Please refer to FIG. 1. FIG. 1 is a diagram illustrating a conventional analog phase locked loop circuit 100 according to prior art. The analog phase locked loop circuit 100 consists of a phase frequency detector 10, a charge pump 20, a loop filter 30, a voltage controlled oscillator 40, and a frequency divider 50. A reference signal (Sref) 11 with a reference frequency (Fref) is generated by a reference oscillator (not shown), and the reference signal (Sref) 11 and a frequency divided signal (Sfd) 52 are simultaneously inputted to the phase frequency detector 10. The phase frequency detector 10 is capable of detecting a phase difference as well as a frequency difference between the reference signal (Sref) 11 and the frequency divided signal (Sfd) 52, and then outputs a phase difference signal 12 to the charge pump 20. Afterwards, the charge pump 20 generates an output current 22 related to the phase difference signal 12 to the loop filter 30 according to the phase difference signal 12. The loop filter 30 is a low pass filter (LPF) composed of a resistor (R) and a capacitor (C). In theory, the loop filter 30 is able to average the output current 22 and transform it into a voltage controlled signal 32 to the voltage controlled oscillator 40. The voltage controlled oscillator 40 is able to generate an output voltage controlled oscillating signal (SVCO) 42 according to the voltage controlled signal 32, wherein the output voltage controlled oscillating signal (SVCO) 42 has a voltage controlled frequency (FVCO). The frequency divider 50 is capable of receiving the output voltage controlled oscillating signal (SVCO) 42 and dividing the output voltage controlled oscillating signal (SVCO) 42 by an integer N to generate the frequency divided signal (Sfd) 52 to be inputted to the phase frequency detector 10. Therefore, an equation FVCO=N*Fref can be obtained by the analog phase locked loop circuit 100.

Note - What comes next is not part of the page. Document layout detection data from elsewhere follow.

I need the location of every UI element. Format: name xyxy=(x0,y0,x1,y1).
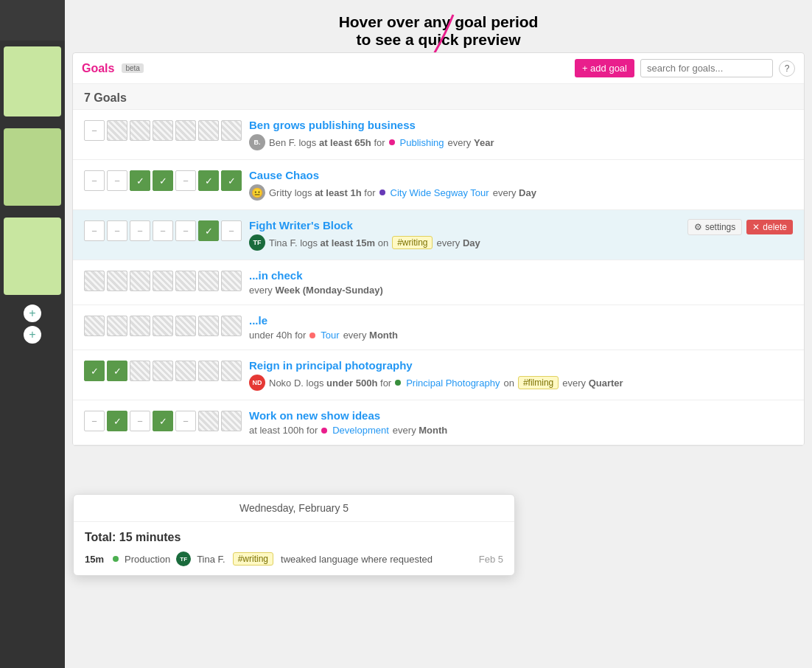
filming-tag[interactable]: #filming xyxy=(518,376,559,389)
goal-row-check: ...in check every Week (Monday-Sunday) xyxy=(73,260,804,305)
period-cell-hatched[interactable] xyxy=(198,120,219,141)
period-cell-hatched[interactable] xyxy=(107,271,127,291)
writing-tag[interactable]: #writing xyxy=(392,236,433,249)
period-cell-check[interactable]: ✓ xyxy=(107,361,127,381)
period-cell-hatched[interactable] xyxy=(198,361,219,381)
goal-meta-6: ND Noko D. logs under 500h for Principal… xyxy=(249,375,793,391)
goals-header-right: + add goal ? xyxy=(575,59,795,77)
project-link[interactable]: Publishing xyxy=(400,137,444,148)
period-cell-hatched[interactable] xyxy=(153,271,173,291)
production-dot xyxy=(113,556,119,562)
period-cell-hatched[interactable] xyxy=(130,271,150,291)
period-cell-hatched[interactable] xyxy=(175,316,196,336)
period-cell-hatched[interactable] xyxy=(221,120,242,141)
period-cell-hatched[interactable] xyxy=(130,316,150,336)
period-cell-check[interactable]: ✓ xyxy=(198,170,219,191)
period-cell[interactable]: − xyxy=(221,220,242,241)
period-cell-hatched[interactable] xyxy=(198,271,219,291)
period-cell[interactable]: − xyxy=(107,170,127,191)
tooltip-project: Production xyxy=(125,554,170,565)
period-cell-hatched[interactable] xyxy=(221,361,242,381)
period-cell-hatched[interactable] xyxy=(221,271,242,291)
add-button-2[interactable]: + xyxy=(24,326,41,344)
period-cell[interactable]: − xyxy=(84,120,105,141)
period-cells-1: − xyxy=(84,120,242,141)
period-cell[interactable]: − xyxy=(175,170,196,191)
period-cell-hatched[interactable] xyxy=(175,271,196,291)
period-cell-hatched[interactable] xyxy=(84,316,105,336)
goal-name-6[interactable]: Reign in principal photography xyxy=(249,359,413,372)
goal-info: Cause Chaos 😐 Gritty logs at least 1h fo… xyxy=(249,169,793,201)
period-cell[interactable]: − xyxy=(84,411,105,431)
goal-row-6: ✓ ✓ Reign in principal photography ND No… xyxy=(73,350,804,400)
period-cell[interactable]: − xyxy=(84,220,105,241)
tooltip-user: Tina F. xyxy=(197,554,225,565)
sidebar-panel-3 xyxy=(4,218,61,295)
period-cell-hatched[interactable] xyxy=(107,316,127,336)
add-button-1[interactable]: + xyxy=(24,305,41,322)
period-cell-hatched[interactable] xyxy=(198,316,219,336)
period-cell-check[interactable]: ✓ xyxy=(130,170,150,191)
period-cell-hatched[interactable] xyxy=(84,271,105,291)
period-cell-hatched[interactable] xyxy=(107,120,127,141)
period-cells-4 xyxy=(84,271,242,291)
goal-name-4[interactable]: ...in check xyxy=(249,269,303,282)
period-cell-check[interactable]: ✓ xyxy=(107,411,127,431)
goal-name-5[interactable]: ...le xyxy=(249,314,267,327)
goal-name-2[interactable]: Cause Chaos xyxy=(249,169,319,181)
period-cell-check[interactable]: ✓ xyxy=(153,411,173,431)
period-cell[interactable]: − xyxy=(130,411,150,431)
period-cell-hatched[interactable] xyxy=(221,316,242,336)
period-cell-hatched[interactable] xyxy=(175,361,196,381)
search-goals-input[interactable] xyxy=(640,59,773,77)
period-cell-check[interactable]: ✓ xyxy=(221,170,242,191)
period-cell-check[interactable]: ✓ xyxy=(84,361,105,381)
add-goal-button[interactable]: + add goal xyxy=(575,59,634,77)
settings-button[interactable]: ⚙ settings xyxy=(687,219,742,235)
period-cell-check[interactable]: ✓ xyxy=(198,220,219,241)
delete-button[interactable]: ✕ delete xyxy=(746,220,793,234)
period-cell[interactable]: − xyxy=(130,220,150,241)
goal-name-1[interactable]: Ben grows publishing business xyxy=(249,119,416,131)
sidebar-panel-2 xyxy=(4,128,61,206)
period-cells-7: − ✓ − ✓ − xyxy=(84,411,242,431)
period-cell[interactable]: − xyxy=(153,220,173,241)
period-cell-hatched[interactable] xyxy=(153,316,173,336)
goal-info-writers-block: Fight Writer's Block TF Tina F. logs at … xyxy=(249,219,680,251)
project-link[interactable]: Principal Photography xyxy=(406,378,500,389)
period-cell-check[interactable]: ✓ xyxy=(153,170,173,191)
period-cell-hatched[interactable] xyxy=(130,361,150,381)
annotation: Hover over any goal period to see a quic… xyxy=(65,0,812,52)
goal-meta-7: at least 100h for Development every Mont… xyxy=(249,425,793,436)
project-dot xyxy=(321,428,327,434)
tooltip-entry-date: Feb 5 xyxy=(479,554,503,565)
tooltip-avatar: TF xyxy=(176,552,191,566)
goal-meta-3: TF Tina F. logs at least 15m on #writing… xyxy=(249,234,680,251)
period-cell[interactable]: − xyxy=(84,170,105,191)
tooltip-entry: 15m Production TF Tina F. #writing tweak… xyxy=(85,552,503,566)
period-cell[interactable]: − xyxy=(107,220,127,241)
project-dot xyxy=(309,333,315,338)
period-cell-hatched[interactable] xyxy=(221,411,242,431)
goal-name-3[interactable]: Fight Writer's Block xyxy=(249,219,353,232)
help-button[interactable]: ? xyxy=(779,60,795,77)
project-link[interactable]: Development xyxy=(332,425,389,436)
period-cells-6: ✓ ✓ xyxy=(84,361,242,381)
period-cell[interactable]: − xyxy=(175,220,196,241)
project-link[interactable]: Tour xyxy=(321,330,339,341)
period-cell-hatched[interactable] xyxy=(175,120,196,141)
period-cells-3: − − − − − ✓ − xyxy=(84,220,242,241)
goal-info-4: ...in check every Week (Monday-Sunday) xyxy=(249,269,793,296)
goal-info-5: ...le under 40h for Tour every Month xyxy=(249,314,793,341)
goal-meta-1: B. Ben F. logs at least 65h for Publishi… xyxy=(249,134,793,150)
goal-info: Ben grows publishing business B. Ben F. … xyxy=(249,119,793,150)
period-cell-hatched[interactable] xyxy=(153,120,173,141)
sidebar-add-buttons: + + xyxy=(0,301,65,347)
period-cell-hatched[interactable] xyxy=(153,361,173,381)
period-cell[interactable]: − xyxy=(175,411,196,431)
goal-row-writers-block: − − − − − ✓ − Fight Writer's Block TF Ti… xyxy=(73,210,804,260)
period-cell-hatched[interactable] xyxy=(130,120,150,141)
project-link[interactable]: City Wide Segway Tour xyxy=(391,187,489,198)
goal-name-7[interactable]: Work on new show ideas xyxy=(249,409,380,422)
period-cell-hatched[interactable] xyxy=(198,411,219,431)
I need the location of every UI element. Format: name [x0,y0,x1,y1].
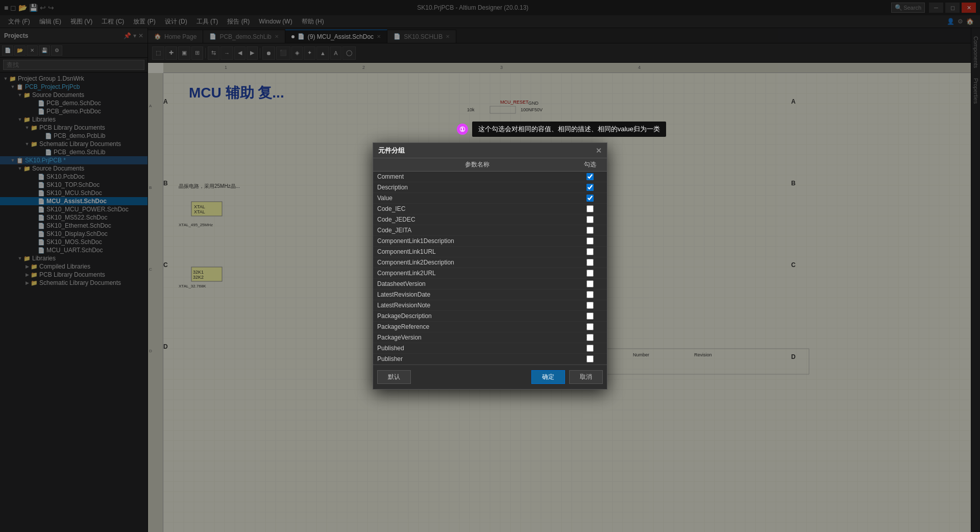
dialog-row-label-17: Publisher [377,355,577,362]
dialog-row-label-7: ComponentLink1URL [377,248,577,255]
dialog-row-10: DatasheetVersion [373,279,607,289]
dialog-row-8: ComponentLink2Description [373,257,607,268]
dialog-row-label-13: PackageDescription [377,312,577,320]
dialog-row-check-11[interactable] [577,291,603,298]
dialog-overlay[interactable]: 元件分组 ✕ 参数名称 勾选 Comment Description Value [0,0,980,532]
dialog-checkbox-9[interactable] [586,270,594,277]
dialog-checkbox-11[interactable] [586,291,594,298]
dialog-row-label-0: Comment [377,173,577,180]
dialog-row-check-1[interactable] [577,184,603,191]
dialog-footer: 默认 确定 取消 [373,365,607,389]
dialog-row-label-5: Code_JEITA [377,227,577,234]
dialog-checkbox-17[interactable] [586,355,594,362]
dialog-content: 参数名称 勾选 Comment Description Value Code_I… [373,158,607,365]
dialog-checkbox-3[interactable] [586,205,594,212]
dialog-table-header: 参数名称 勾选 [373,158,607,172]
dialog-close-button[interactable]: ✕ [596,147,602,155]
dialog-cancel-button[interactable]: 取消 [569,370,603,384]
dialog-checkbox-7[interactable] [586,248,594,255]
dialog-row-5: Code_JEITA [373,225,607,236]
dialog-row-check-0[interactable] [577,173,603,180]
dialog-row-label-2: Value [377,195,577,202]
dialog-checkbox-2[interactable] [586,195,594,202]
dialog-row-6: ComponentLink1Description [373,236,607,247]
dialog-row-label-8: ComponentLink2Description [377,259,577,266]
dialog-checkbox-14[interactable] [586,323,594,330]
dialog-row-check-17[interactable] [577,355,603,362]
dialog-row-label-10: DatasheetVersion [377,280,577,287]
tooltip: ① 这个勾选会对相同的容值、相同的描述、相同的value归为一类 [457,122,837,137]
dialog-row-4: Code_JEDEC [373,214,607,225]
dialog-checkbox-12[interactable] [586,302,594,309]
dialog-row-label-1: Description [377,184,577,191]
dialog-row-0: Comment [373,172,607,182]
dialog-row-label-3: Code_IEC [377,205,577,212]
dialog-row-check-8[interactable] [577,259,603,266]
tooltip-badge: ① [457,124,468,135]
dialog-row-3: Code_IEC [373,204,607,214]
dialog-checkbox-15[interactable] [586,334,594,341]
dialog-checkbox-8[interactable] [586,259,594,266]
dialog-row-16: Published [373,343,607,354]
dialog-rows-container: Comment Description Value Code_IEC Code_… [373,172,607,365]
dialog-row-check-9[interactable] [577,270,603,277]
dialog-title-text: 元件分组 [378,146,405,155]
dialog-checkbox-4[interactable] [586,216,594,223]
dialog-row-check-3[interactable] [577,205,603,212]
dialog-row-check-16[interactable] [577,345,603,352]
dialog-checkbox-1[interactable] [586,184,594,191]
dialog-row-check-7[interactable] [577,248,603,255]
col-check: 勾选 [577,160,603,169]
dialog-row-label-16: Published [377,345,577,352]
dialog-row-check-15[interactable] [577,334,603,341]
dialog-row-label-11: LatestRevisionDate [377,291,577,298]
dialog-row-9: ComponentLink2URL [373,268,607,279]
dialog-checkbox-10[interactable] [586,280,594,287]
dialog-row-check-10[interactable] [577,280,603,287]
dialog-checkbox-16[interactable] [586,345,594,352]
dialog-row-12: LatestRevisionNote [373,300,607,311]
dialog-row-check-14[interactable] [577,323,603,330]
dialog-row-label-14: PackageReference [377,323,577,330]
dialog-row-1: Description [373,182,607,193]
dialog-ok-button[interactable]: 确定 [531,370,565,384]
dialog-row-check-12[interactable] [577,302,603,309]
dialog-row-label-6: ComponentLink1Description [377,237,577,245]
dialog-row-check-5[interactable] [577,227,603,234]
component-group-dialog: 元件分组 ✕ 参数名称 勾选 Comment Description Value [373,142,607,390]
dialog-row-check-2[interactable] [577,195,603,202]
dialog-row-check-13[interactable] [577,312,603,320]
dialog-title-bar: 元件分组 ✕ [373,143,607,158]
dialog-row-label-4: Code_JEDEC [377,216,577,223]
tooltip-text: 这个勾选会对相同的容值、相同的描述、相同的value归为一类 [472,122,666,137]
dialog-row-label-15: PackageVersion [377,334,577,341]
dialog-checkbox-0[interactable] [586,173,594,180]
dialog-checkbox-6[interactable] [586,237,594,245]
dialog-row-label-9: ComponentLink2URL [377,270,577,277]
dialog-row-14: PackageReference [373,322,607,332]
dialog-row-check-4[interactable] [577,216,603,223]
col-param-name: 参数名称 [377,160,577,169]
dialog-row-2: Value [373,193,607,204]
dialog-row-15: PackageVersion [373,332,607,343]
dialog-row-check-6[interactable] [577,237,603,245]
dialog-checkbox-5[interactable] [586,227,594,234]
dialog-row-7: ComponentLink1URL [373,247,607,257]
dialog-checkbox-13[interactable] [586,312,594,320]
dialog-row-17: Publisher [373,354,607,365]
dialog-row-11: LatestRevisionDate [373,289,607,300]
dialog-row-label-12: LatestRevisionNote [377,302,577,309]
dialog-default-button[interactable]: 默认 [377,370,411,384]
dialog-row-13: PackageDescription [373,311,607,322]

Since the phase difference signal 12, the output current 22, and the voltage controlled signal 32 are all analog signals, the phase locked loop circuit 100 including the abovementioned elements is called as an analog phase locked loop circuit.
In addition, please refer to FIG. 2, which is a diagram illustrating an s-domain model of an analog phase loop circuit. A function for the phase frequency detector combined with charge pump 25 is represented by ICP/2π; a function for the loop filter 30 is represented by Z(s); a function for the voltage controlled oscillator 40 is represented by KVCO/s; and a function for the frequency divider 50 is represented by 1/N; wherein ICP represents the output current 22 of the charge pump 20, KVCO represents a tuning sensitivity of the voltage controlled oscillator 40.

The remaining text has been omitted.